→ **WORK REQUEST**: Throughout the material, some lines may have the word "Options". Count them and give the number only.
------------------------------------------------------------
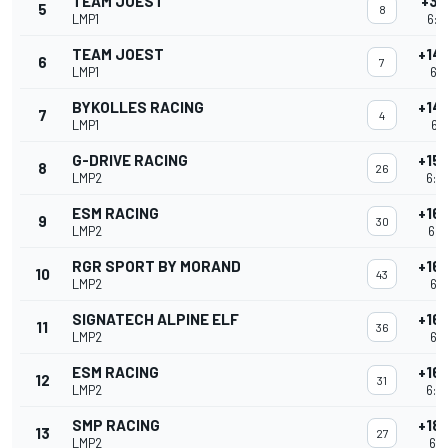
TEAM JOEST
+3 
5
8
LMP1
6:0
TEAM JOEST
+14
6
7
LMP1
6:0
BYKOLLES RACING
+14
7
4
LMP1
6:0
G-DRIVE RACING
+15
8
26
LMP2
6:0
ESM RACING
+16
9
30
LMP2
6:0
RGR SPORT BY MORAND
+16
10
43
LMP2
6:0
SIGNATECH ALPINE ELF
+16
11
36
LMP2
6:0
ESM RACING
+16
12
31
LMP2
6:0
SMP RACING
+18
13
27
LMP2
6:0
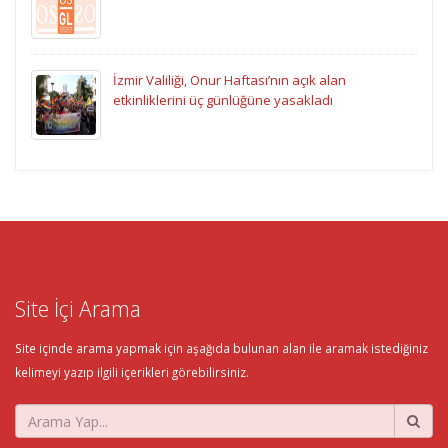
İzmir Valiliği, Onur Haftası’nın açık alan
etkinliklerini üç günlüğüne yasakladı
Site İçi Arama
Site içinde arama yapmak için aşağıda bulunan alan ile aramak istediğiniz
kelimeyi yazıp ilgili içerikleri görebilirsiniz.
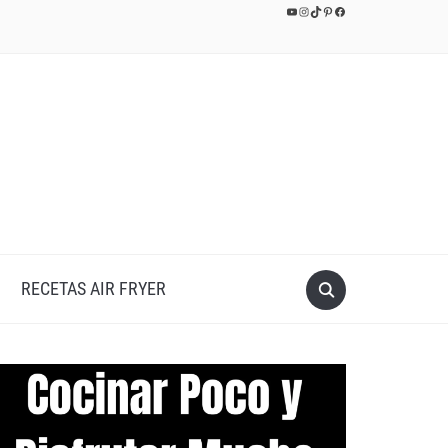
YouTube
Instagram
TikTok
Pinterest
Facebook
RECETAS AIR FRYER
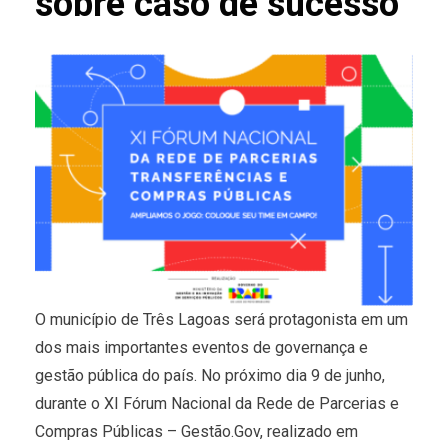
sobre caso de sucesso
O município de Três Lagoas será protagonista em um
dos mais importantes eventos de governança e
gestão pública do país. No próximo dia 9 de junho,
durante o XI Fórum Nacional da Rede de Parcerias e
Compras Públicas – Gestão.Gov, realizado em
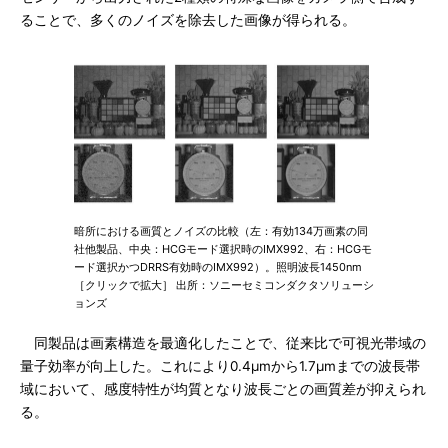
ることで、多くのノイズを除去した画像が得られる。
暗所における画質とノイズの比較（左：有効134万画素の同
社他製品、中央：HCGモード選択時のIMX992、右：HCGモ
ード選択かつDRRS有効時のIMX992）。照明波長1450nm
［クリックで拡大］ 出所：ソニーセミコンダクタソリューシ
ョンズ
同製品は画素構造を最適化したことで、従来比で可視光帯域の
量子効率が向上した。これにより0.4μmから1.7μmまでの波長帯
域において、感度特性が均質となり波長ごとの画質差が抑えられ
る。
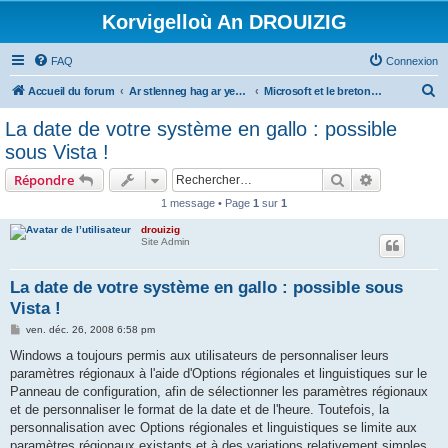
Korvigelloù An DROUIZIG
FAQ
Connexion
R
Accueil du forum
Ar stlenneg hag ar yezhoù bihan er bed a-bezh
Microsoft et le breton - Microsoft and the Breton language
e
La date de votre système en gallo : possible
c
sous Vista !
h
Rechercher
Recherche 
Répondre
e
1 message • Page
1
sur
1
r
drouizig
c
Site Admin
h
e
La date de votre système en gallo : possible sous
Vista !
r
M
ven. déc. 26, 2008 6:58 pm
e
s
Windows a toujours permis aux utilisateurs de personnaliser leurs
s
paramètres régionaux à l'aide d'Options régionales et linguistiques sur le
a
g
Panneau de configuration, afin de sélectionner les paramètres régionaux
e
et de personnaliser le format de la date et de l'heure. Toutefois, la
personnalisation avec Options régionales et linguistiques se limite aux
paramètres régionaux existants et à des variations relativement simples.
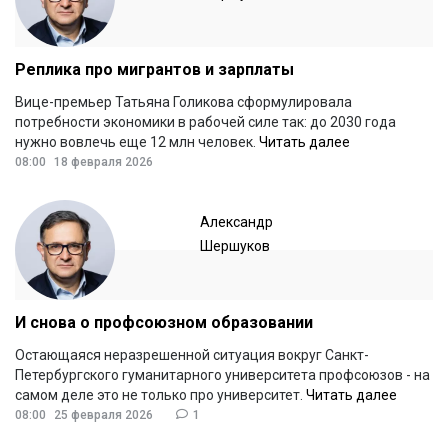
Реплика про мигрантов и зарплаты
Вице-премьер Татьяна Голикова сформулировала
потребности экономики в рабочей силе так: до 2030 года
нужно вовлечь еще 12 млн человек.
Читать далее
08:00
18 февраля 2026
Александр
Шершуков
И снова о профсоюзном образовании
Остающаяся неразрешенной ситуация вокруг Санкт-
Петербургского гуманитарного университета профсоюзов - на
самом деле это не только про университет.
Читать далее
08:00
25 февраля 2026
1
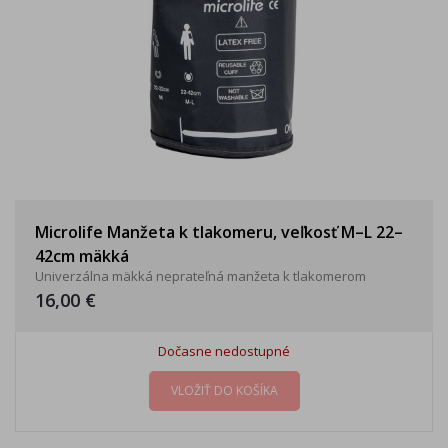
Microlife Manžeta k tlakomeru, veľkosť M–L 22–
42cm mäkká
Univerzálna mäkká neprateľná manžeta k tlakomerom
16,00 €
Dočasne nedostupné
VLOŽIŤ DO KOŠÍKA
------------------------------------------------------------
→ **ANSWER SPACE**: 2